(Exercise requirements):
Pull out each line of the records holding the string "있습니다".

Extracted page text data
##############################

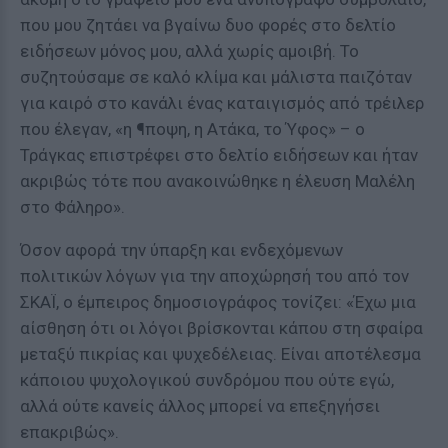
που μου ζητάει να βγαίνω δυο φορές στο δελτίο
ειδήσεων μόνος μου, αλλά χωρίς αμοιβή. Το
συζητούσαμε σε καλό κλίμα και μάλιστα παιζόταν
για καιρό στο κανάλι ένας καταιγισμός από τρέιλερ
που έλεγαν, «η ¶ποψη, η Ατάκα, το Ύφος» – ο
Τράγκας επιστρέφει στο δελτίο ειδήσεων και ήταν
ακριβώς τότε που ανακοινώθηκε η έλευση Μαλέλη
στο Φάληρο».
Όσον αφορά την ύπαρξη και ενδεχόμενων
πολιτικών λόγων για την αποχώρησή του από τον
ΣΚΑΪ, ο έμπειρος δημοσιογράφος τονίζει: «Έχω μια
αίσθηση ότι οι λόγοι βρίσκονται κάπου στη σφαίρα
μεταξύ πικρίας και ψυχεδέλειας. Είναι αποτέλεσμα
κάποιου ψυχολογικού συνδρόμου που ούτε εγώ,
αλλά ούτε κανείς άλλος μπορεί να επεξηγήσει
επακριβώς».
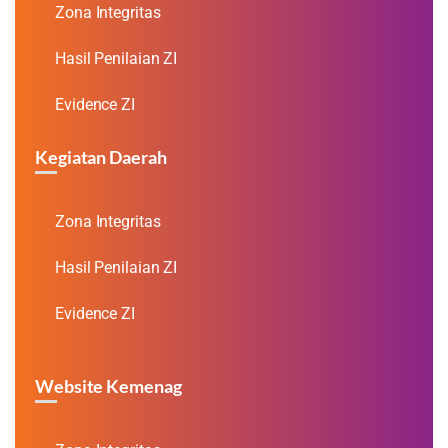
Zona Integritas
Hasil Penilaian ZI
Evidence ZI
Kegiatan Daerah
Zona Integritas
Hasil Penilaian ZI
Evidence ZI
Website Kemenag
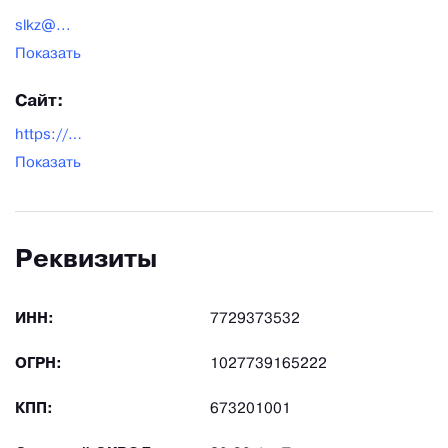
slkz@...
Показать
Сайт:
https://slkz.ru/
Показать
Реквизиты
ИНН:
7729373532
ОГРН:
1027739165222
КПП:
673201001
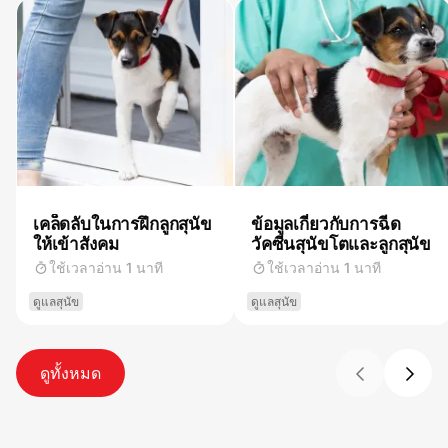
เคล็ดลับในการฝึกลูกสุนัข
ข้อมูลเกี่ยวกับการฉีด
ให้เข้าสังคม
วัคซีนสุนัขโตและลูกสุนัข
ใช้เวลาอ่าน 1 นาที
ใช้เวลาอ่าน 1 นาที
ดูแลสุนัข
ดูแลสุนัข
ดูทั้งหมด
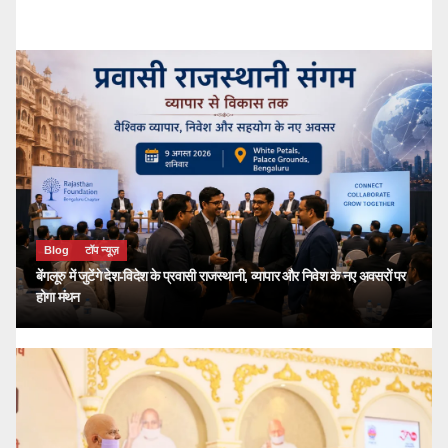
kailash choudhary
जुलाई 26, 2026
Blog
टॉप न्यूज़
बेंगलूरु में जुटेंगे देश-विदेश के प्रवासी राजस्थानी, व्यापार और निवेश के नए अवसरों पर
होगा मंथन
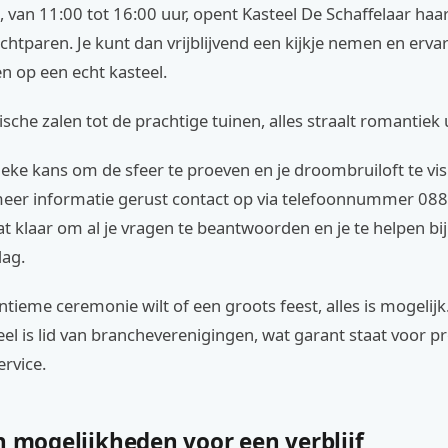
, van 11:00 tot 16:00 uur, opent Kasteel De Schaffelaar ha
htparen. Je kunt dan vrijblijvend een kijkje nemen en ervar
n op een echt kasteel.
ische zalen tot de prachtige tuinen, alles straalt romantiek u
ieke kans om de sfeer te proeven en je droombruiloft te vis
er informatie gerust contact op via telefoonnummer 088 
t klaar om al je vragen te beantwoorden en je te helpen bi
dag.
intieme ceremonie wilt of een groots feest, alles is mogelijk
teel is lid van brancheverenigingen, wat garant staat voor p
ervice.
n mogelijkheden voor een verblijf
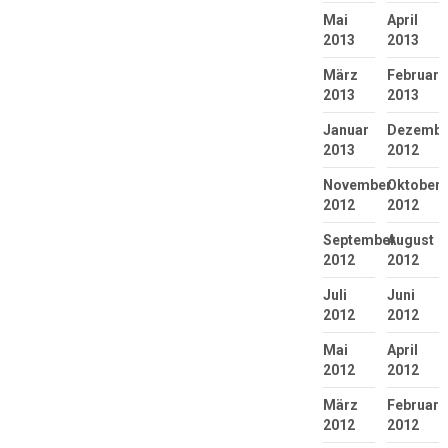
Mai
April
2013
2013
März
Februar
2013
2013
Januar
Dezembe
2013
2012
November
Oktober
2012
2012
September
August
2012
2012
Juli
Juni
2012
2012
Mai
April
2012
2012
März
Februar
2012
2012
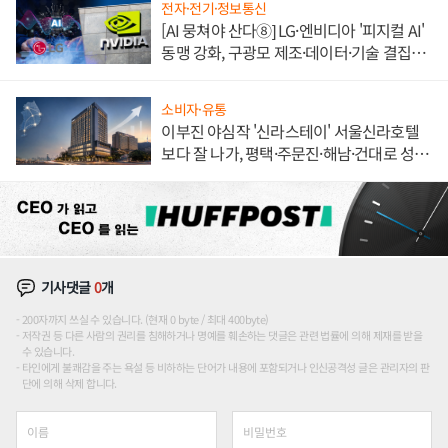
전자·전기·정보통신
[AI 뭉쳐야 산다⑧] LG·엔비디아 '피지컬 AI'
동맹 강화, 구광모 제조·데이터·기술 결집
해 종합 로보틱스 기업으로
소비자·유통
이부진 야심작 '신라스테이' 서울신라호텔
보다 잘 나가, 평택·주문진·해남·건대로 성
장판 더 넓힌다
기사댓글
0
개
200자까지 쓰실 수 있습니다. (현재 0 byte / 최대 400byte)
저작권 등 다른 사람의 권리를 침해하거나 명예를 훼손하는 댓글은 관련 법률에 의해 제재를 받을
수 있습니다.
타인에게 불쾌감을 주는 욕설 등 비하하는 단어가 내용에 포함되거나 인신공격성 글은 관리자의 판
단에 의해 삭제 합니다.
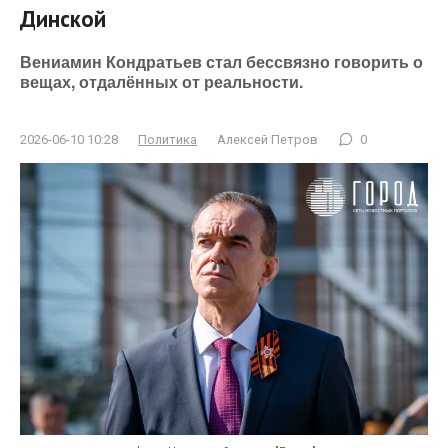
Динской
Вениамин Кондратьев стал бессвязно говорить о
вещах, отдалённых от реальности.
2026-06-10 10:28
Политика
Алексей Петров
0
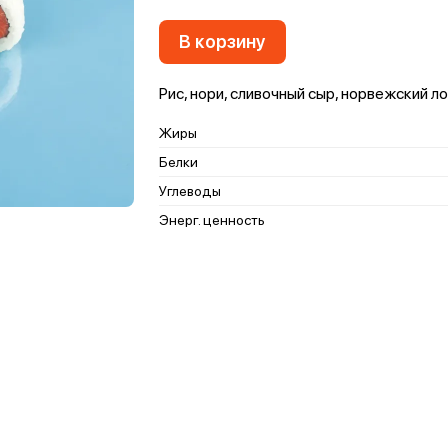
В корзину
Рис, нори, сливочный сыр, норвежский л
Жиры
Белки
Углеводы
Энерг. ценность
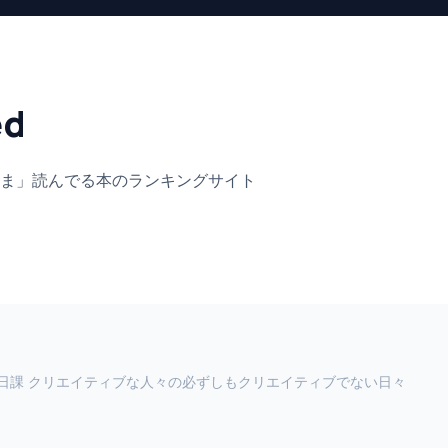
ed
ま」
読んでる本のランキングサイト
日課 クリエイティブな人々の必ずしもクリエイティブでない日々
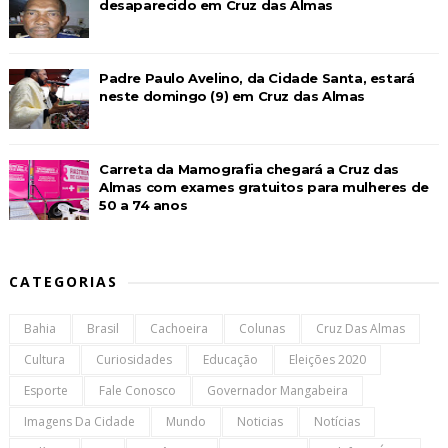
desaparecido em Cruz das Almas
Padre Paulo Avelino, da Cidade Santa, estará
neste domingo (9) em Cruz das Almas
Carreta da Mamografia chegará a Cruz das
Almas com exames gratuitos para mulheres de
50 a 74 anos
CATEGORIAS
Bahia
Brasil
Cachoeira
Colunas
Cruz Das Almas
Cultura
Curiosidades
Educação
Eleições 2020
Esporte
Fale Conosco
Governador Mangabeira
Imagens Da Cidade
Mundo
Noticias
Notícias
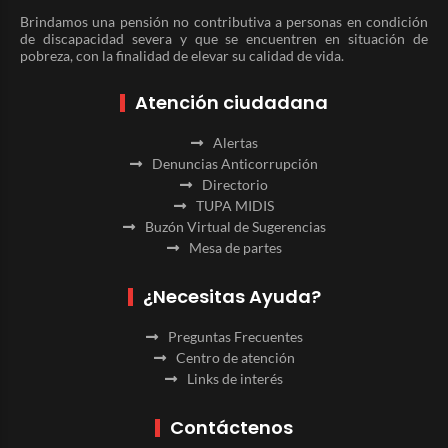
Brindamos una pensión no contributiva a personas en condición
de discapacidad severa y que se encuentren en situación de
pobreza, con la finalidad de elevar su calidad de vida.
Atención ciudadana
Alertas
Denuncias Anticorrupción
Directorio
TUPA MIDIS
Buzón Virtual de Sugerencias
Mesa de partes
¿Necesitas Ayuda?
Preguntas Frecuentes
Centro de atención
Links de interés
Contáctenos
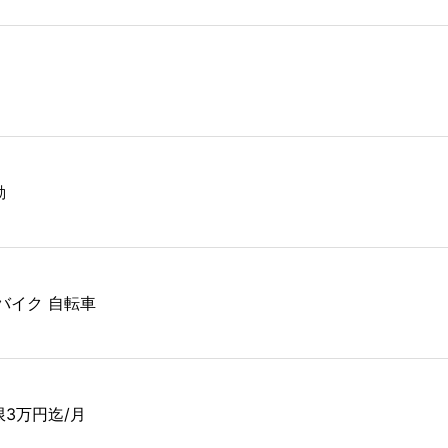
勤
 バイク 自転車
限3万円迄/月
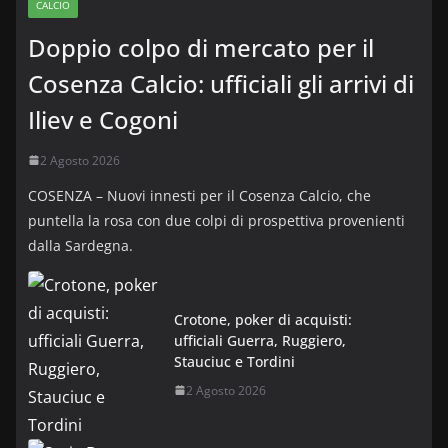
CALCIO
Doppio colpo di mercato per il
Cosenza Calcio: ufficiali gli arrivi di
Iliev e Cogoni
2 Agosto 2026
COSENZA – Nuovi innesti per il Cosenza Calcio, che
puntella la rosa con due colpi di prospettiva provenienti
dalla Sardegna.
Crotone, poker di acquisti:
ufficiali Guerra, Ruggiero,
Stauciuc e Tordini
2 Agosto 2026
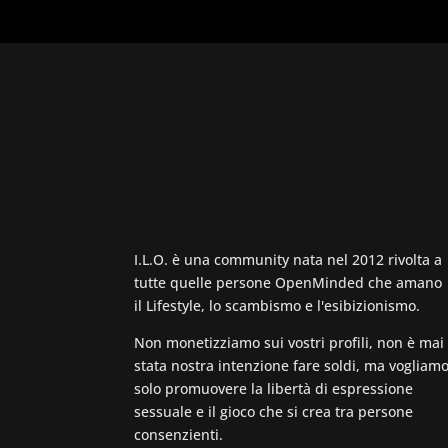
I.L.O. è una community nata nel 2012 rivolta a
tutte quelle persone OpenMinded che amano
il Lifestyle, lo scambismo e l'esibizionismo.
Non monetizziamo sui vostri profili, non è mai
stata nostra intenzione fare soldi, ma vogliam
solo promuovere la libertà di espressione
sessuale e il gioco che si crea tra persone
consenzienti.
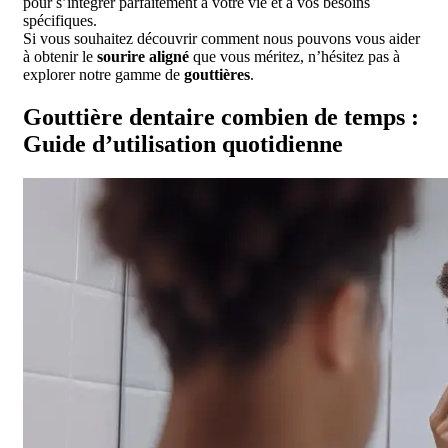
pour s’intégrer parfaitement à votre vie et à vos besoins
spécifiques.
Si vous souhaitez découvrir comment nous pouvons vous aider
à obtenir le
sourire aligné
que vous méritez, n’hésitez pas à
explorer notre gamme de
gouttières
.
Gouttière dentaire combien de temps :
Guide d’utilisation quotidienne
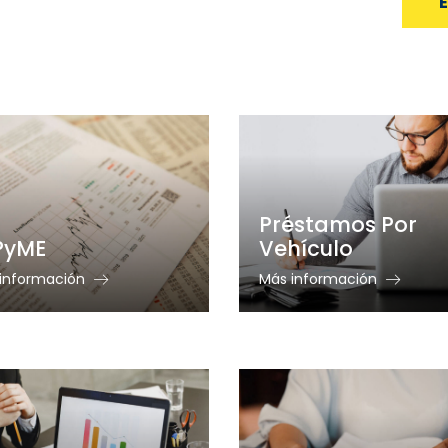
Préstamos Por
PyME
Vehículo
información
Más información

##############################

(Answer to this problem):
200자까지 쓰실 수 있습니다. (현재 0 byte / 최대 400byte)
수 있습니다.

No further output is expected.